The Deschutes County Public Health Advisory Board is pleased to announce its 2018 Health Hero award recipients.

The awards, which are presented annually in conjunction with National Public Health Week in April and Mental Health Month in May, honor an individual and a group that demonstrates excellence in promoting and protecting behavioral and public health.

“What an honor to recognize the great work of citizens who are passionate about making our communities healthy and livable,” said Deschutes County Public Health Advisory Board Chair, Kate Wells.
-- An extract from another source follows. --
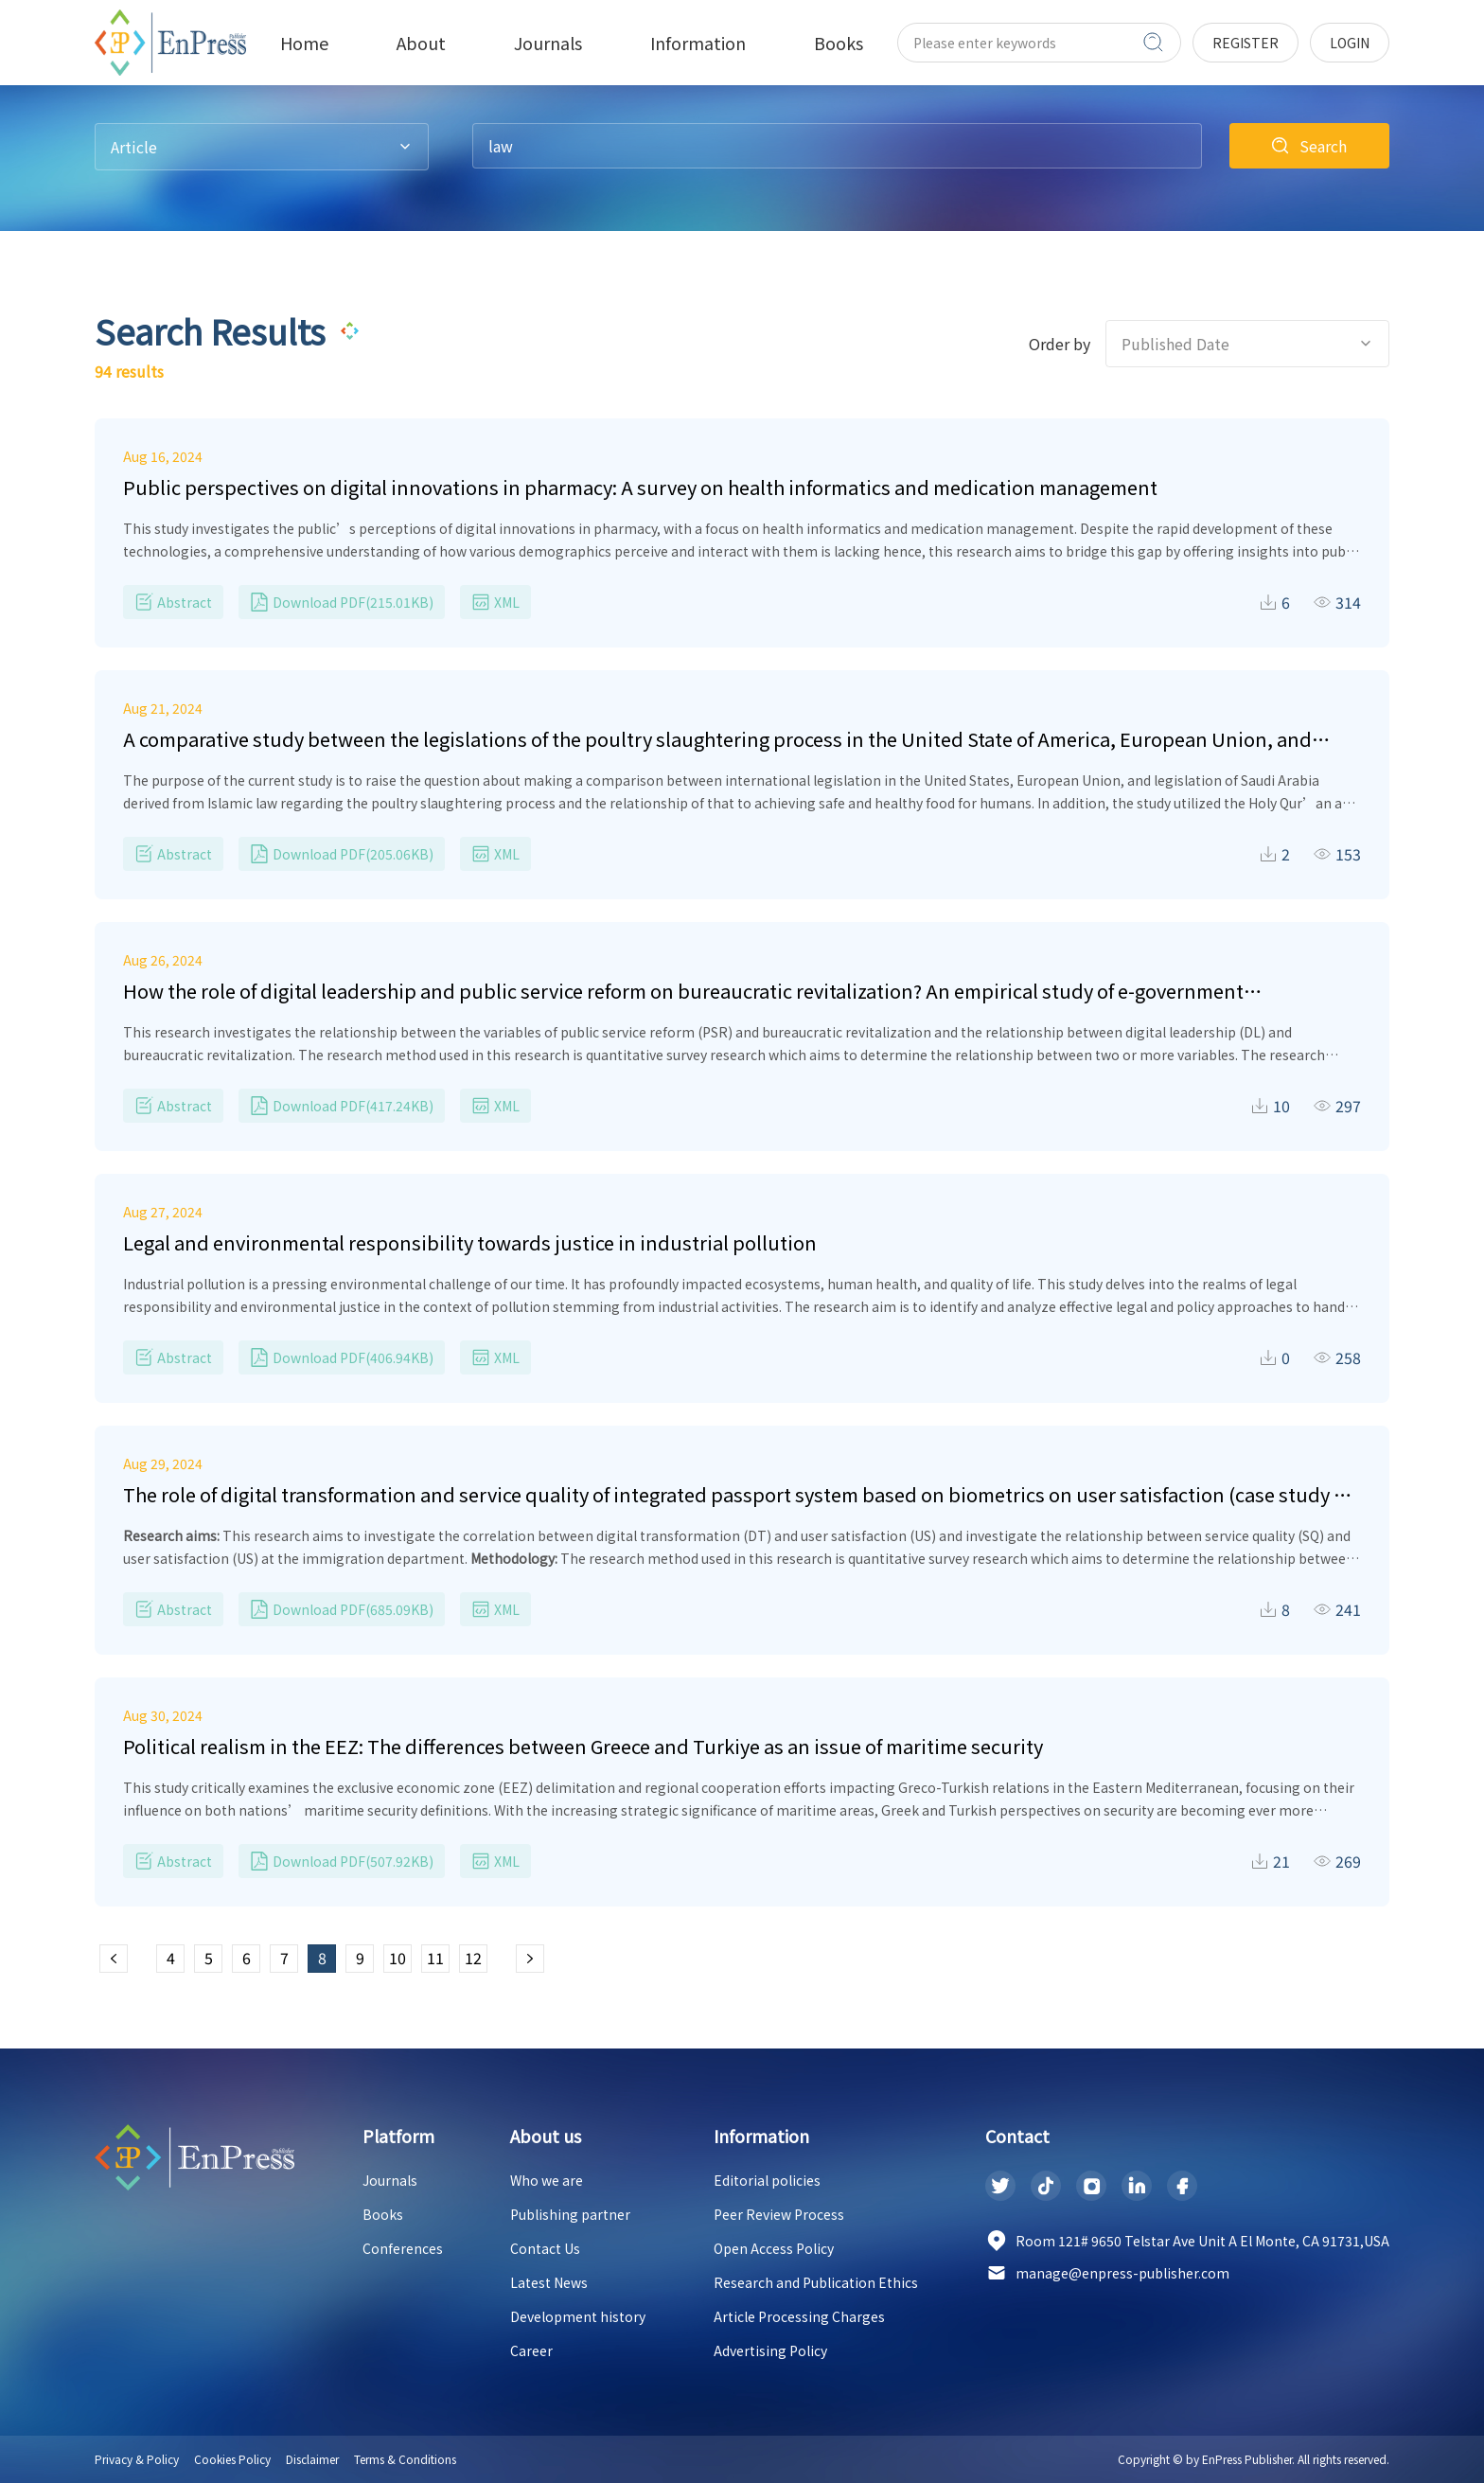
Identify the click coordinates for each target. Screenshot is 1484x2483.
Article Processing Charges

This year, the Individual Award winner was Maria McClain-Madden, the Assistant Principal at Juniper Elementary School in Bend. Maria was described by the Deschutes County OSU Extension Nutrition Education Program as “a true champion and ideal community partner in helping increase physical activity and healthy eating habits among students and families.” She encourages staff to integrate more physical activity into instructional time started the Jr. Coach program at recess to encourage more collaborative play and help 4th and 5th grade students develop stronger leadership skills. Maria has creatively found many ways to make physical activity and healthy eating accessible to students and families. Maria also bikes to school every day, promoting healthy habits by being a role model for her peers and students.

The Organization Health Hero Award winner was The Programs of Evaluation, Development And Learning (PEDAL) at St. Charles Health System. Since 2010, PEDAL providers have worked with children born prematurely, with cardiac disorders, genetic and neurological conditions, concussions and autism spectrum disorders. PEDAL provides neuropsychological and multi-disciplinary evaluations for children and youth with special health care needs. These children are at increased risk for chronic physical, developmental, behavioral, or emotional conditions and require ongoing assessment and treatment. Prior to 2010 Central Oregon families were overwhelmed with having to seek services outside of their community. They had to travel long distances, attend multiple appointments in numerous settings, and had no support accessing services locally. These services keep families in their community, decrease wait times for evaluation and diagnosis, and provide resource navigation to ensure adherence to treatment plans.

Award recipients were recognized by the Deschutes County Board of Commissioners earlier this month.